- _PROBLEM DETAILS_: Copy each line from the listing below where the word "nicht" shows up.

+---+

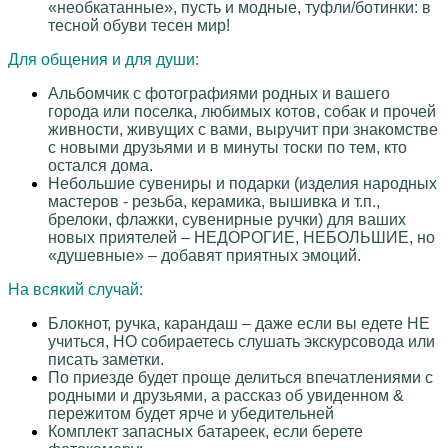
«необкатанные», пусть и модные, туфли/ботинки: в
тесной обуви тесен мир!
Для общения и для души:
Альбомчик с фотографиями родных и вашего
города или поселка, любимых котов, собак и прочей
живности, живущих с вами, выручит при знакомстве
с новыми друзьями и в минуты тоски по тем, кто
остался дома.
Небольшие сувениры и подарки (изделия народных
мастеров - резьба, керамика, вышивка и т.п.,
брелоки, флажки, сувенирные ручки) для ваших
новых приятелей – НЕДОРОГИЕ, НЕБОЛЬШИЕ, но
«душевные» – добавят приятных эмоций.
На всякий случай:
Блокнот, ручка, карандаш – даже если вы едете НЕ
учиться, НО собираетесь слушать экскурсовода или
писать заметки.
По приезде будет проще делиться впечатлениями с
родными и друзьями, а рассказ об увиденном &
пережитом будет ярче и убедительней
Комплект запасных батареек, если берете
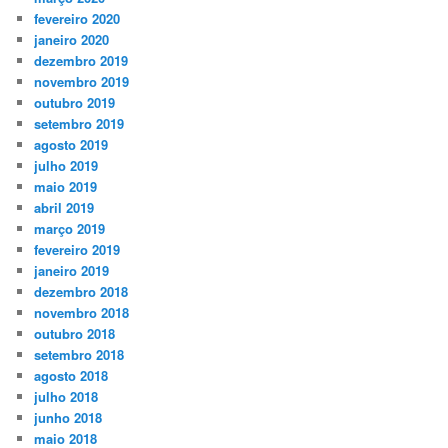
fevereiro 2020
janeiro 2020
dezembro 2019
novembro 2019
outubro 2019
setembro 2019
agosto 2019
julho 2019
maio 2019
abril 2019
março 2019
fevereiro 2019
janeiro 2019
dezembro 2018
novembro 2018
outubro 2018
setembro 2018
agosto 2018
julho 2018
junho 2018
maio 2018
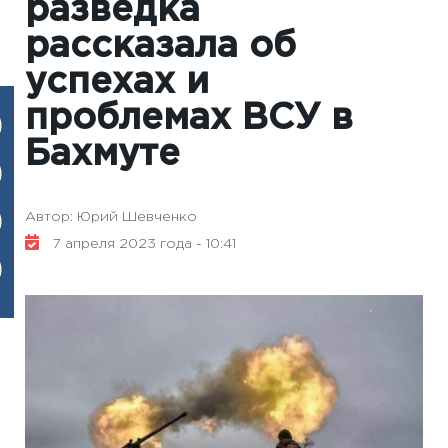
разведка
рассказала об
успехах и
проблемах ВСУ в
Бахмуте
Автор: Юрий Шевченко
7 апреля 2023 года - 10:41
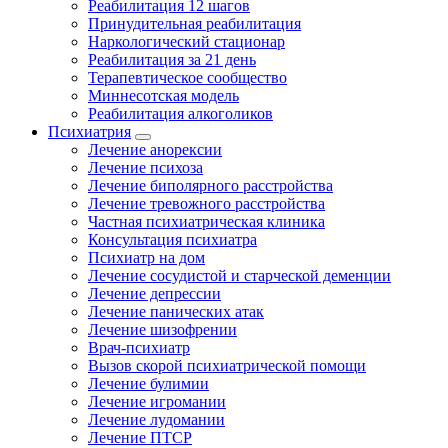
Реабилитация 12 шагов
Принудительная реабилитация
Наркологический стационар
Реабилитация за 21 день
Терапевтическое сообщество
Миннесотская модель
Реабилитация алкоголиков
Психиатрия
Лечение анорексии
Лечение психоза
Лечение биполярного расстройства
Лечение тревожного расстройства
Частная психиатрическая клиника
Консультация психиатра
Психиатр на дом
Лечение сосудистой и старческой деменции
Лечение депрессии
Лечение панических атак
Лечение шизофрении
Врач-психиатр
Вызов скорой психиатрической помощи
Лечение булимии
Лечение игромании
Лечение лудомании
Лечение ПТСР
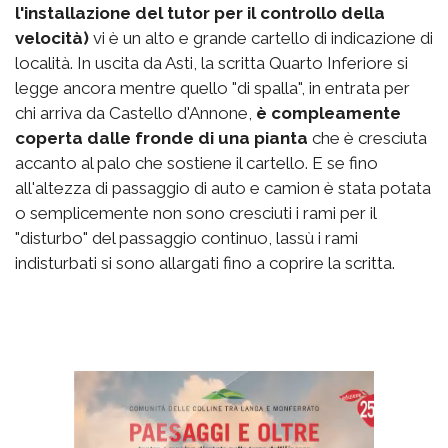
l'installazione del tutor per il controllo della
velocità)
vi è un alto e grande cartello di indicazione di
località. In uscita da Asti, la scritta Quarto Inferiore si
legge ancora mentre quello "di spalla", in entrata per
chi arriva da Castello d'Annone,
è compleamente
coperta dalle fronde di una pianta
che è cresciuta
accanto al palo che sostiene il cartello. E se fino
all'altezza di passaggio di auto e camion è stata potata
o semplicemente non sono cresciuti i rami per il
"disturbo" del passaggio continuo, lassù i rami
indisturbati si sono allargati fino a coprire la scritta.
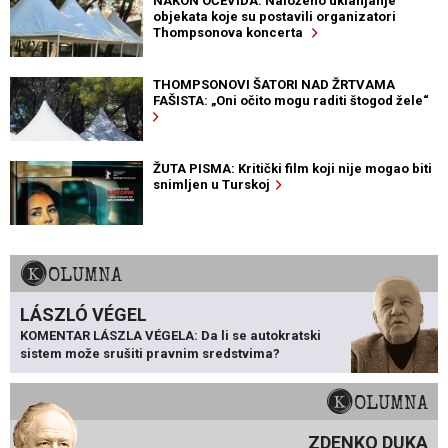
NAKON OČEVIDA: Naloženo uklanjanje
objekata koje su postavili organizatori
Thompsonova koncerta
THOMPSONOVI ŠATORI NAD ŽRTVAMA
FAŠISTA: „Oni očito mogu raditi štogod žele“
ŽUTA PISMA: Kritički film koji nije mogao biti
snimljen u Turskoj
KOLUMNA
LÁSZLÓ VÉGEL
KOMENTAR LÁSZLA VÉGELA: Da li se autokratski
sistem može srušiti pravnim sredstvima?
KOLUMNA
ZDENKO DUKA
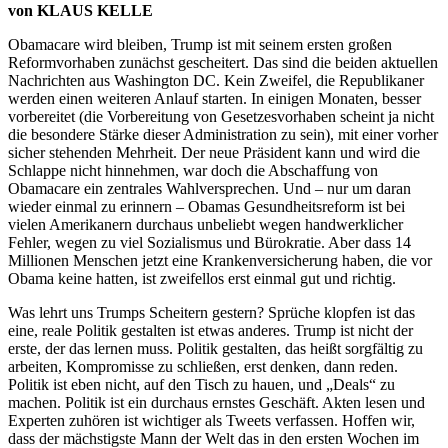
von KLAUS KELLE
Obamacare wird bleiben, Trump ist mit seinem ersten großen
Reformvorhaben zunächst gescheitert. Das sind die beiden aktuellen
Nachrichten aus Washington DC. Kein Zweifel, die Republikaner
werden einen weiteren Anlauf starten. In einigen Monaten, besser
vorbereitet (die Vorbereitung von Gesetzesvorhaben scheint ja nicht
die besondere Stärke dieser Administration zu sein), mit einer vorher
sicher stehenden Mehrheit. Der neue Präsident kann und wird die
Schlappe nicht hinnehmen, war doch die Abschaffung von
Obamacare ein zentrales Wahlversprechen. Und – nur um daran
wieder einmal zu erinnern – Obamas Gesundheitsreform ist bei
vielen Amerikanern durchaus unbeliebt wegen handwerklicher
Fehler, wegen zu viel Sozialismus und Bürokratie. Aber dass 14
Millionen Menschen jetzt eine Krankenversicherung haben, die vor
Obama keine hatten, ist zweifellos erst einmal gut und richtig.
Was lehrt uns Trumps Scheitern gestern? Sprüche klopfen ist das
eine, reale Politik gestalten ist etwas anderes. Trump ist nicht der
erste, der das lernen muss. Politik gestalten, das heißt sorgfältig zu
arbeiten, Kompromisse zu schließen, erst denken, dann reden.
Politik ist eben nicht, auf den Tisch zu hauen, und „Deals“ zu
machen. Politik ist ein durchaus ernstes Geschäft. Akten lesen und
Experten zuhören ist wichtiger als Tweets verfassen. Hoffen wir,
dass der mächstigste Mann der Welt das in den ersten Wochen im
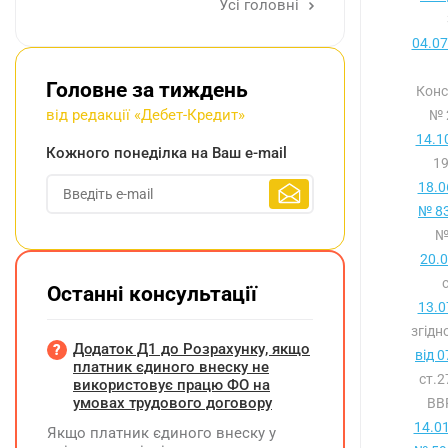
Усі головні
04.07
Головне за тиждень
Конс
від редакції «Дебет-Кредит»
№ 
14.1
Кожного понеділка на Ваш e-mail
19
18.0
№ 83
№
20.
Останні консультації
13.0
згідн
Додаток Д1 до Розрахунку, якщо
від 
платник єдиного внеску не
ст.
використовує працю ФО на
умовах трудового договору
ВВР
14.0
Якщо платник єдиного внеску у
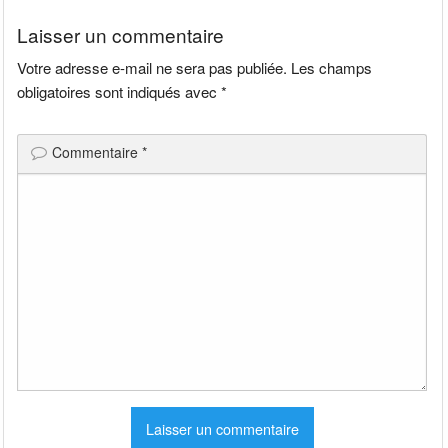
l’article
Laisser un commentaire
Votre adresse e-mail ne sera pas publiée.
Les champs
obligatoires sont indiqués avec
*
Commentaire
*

+---+

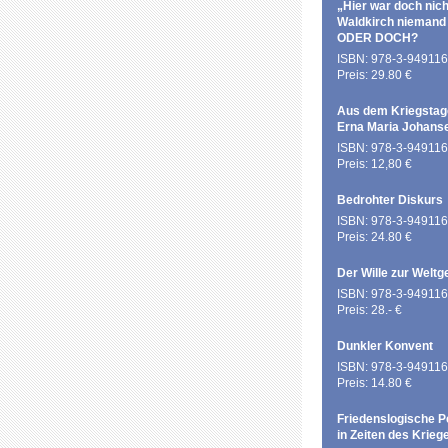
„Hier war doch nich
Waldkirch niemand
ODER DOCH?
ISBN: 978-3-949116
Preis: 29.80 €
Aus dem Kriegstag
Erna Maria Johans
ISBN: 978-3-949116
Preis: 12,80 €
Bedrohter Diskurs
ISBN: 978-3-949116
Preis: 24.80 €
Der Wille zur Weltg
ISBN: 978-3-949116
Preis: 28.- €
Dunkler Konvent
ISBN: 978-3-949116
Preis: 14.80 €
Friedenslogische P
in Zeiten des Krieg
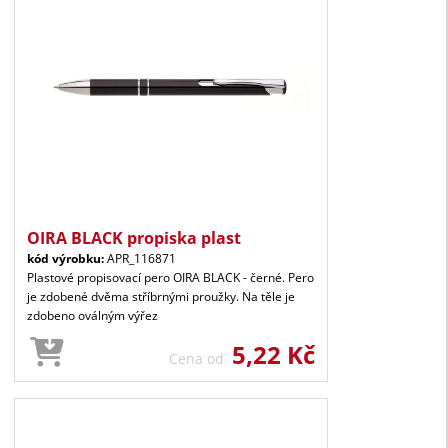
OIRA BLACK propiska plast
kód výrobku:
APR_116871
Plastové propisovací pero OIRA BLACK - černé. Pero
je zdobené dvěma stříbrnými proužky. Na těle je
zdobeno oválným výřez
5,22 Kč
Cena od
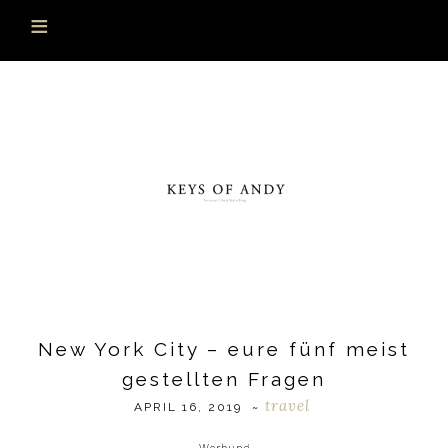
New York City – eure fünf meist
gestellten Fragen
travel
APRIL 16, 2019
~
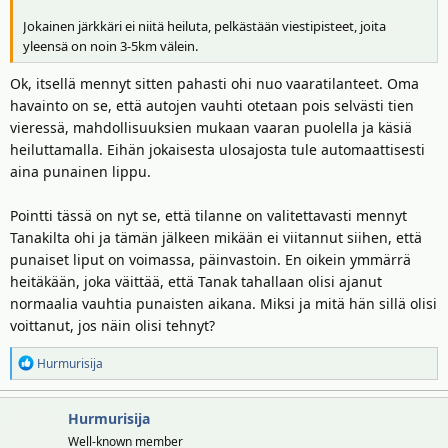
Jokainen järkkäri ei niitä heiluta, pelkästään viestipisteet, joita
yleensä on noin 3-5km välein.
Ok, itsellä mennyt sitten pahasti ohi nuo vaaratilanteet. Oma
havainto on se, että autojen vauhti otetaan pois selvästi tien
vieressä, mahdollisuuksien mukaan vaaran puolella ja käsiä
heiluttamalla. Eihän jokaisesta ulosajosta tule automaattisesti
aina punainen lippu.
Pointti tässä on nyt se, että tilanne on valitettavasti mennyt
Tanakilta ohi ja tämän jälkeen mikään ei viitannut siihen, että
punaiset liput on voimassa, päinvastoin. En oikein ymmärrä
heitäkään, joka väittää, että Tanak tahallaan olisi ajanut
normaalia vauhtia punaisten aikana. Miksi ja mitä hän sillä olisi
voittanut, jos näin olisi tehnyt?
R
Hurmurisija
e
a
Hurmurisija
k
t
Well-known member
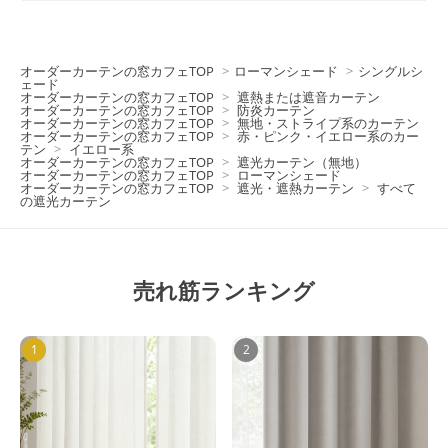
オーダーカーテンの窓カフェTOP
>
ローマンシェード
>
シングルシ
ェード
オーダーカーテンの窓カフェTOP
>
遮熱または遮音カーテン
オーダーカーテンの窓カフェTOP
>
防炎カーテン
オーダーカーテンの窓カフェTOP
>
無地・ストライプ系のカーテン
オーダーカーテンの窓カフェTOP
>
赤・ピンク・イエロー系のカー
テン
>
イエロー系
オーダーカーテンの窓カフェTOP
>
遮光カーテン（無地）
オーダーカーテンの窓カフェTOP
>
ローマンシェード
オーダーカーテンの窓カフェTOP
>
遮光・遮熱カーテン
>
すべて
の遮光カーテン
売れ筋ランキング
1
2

+---+

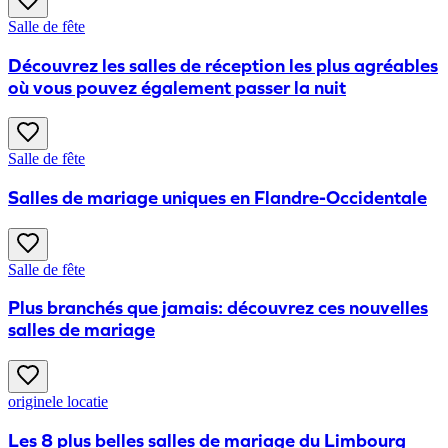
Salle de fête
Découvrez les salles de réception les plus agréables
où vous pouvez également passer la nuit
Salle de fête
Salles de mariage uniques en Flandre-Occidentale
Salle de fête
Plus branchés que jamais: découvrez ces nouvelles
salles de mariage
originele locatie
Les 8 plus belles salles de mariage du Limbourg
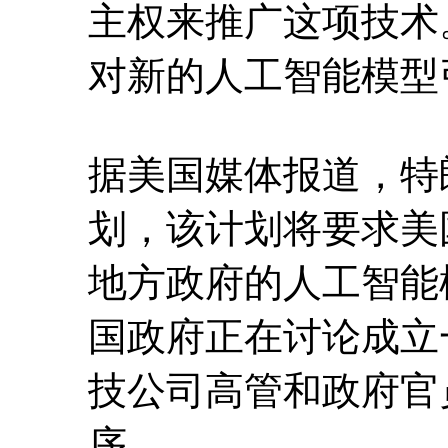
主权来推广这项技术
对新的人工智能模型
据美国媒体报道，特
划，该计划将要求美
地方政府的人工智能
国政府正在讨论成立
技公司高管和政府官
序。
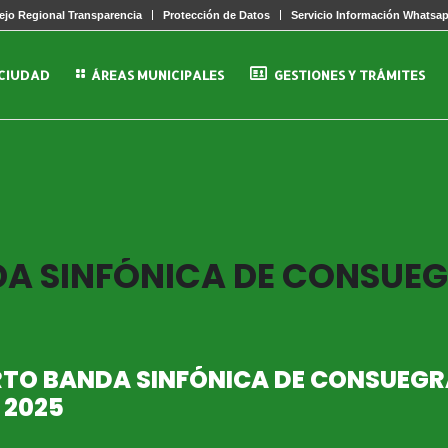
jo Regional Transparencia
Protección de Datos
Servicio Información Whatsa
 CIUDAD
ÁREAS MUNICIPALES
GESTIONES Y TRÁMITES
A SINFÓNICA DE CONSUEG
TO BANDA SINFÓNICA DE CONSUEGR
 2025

+---+

- _ANSWER BOX_:
vorbereitet (die Vorbereitung von Gesetzesvorhaben scheint ja nicht
Schlappe nicht hinnehmen, war doch die Abschaffung von
eine, reale Politik gestalten ist etwas anderes. Trump ist nicht der
Politik ist eben nicht, auf den Tisch zu hauen, und „Deals“ zu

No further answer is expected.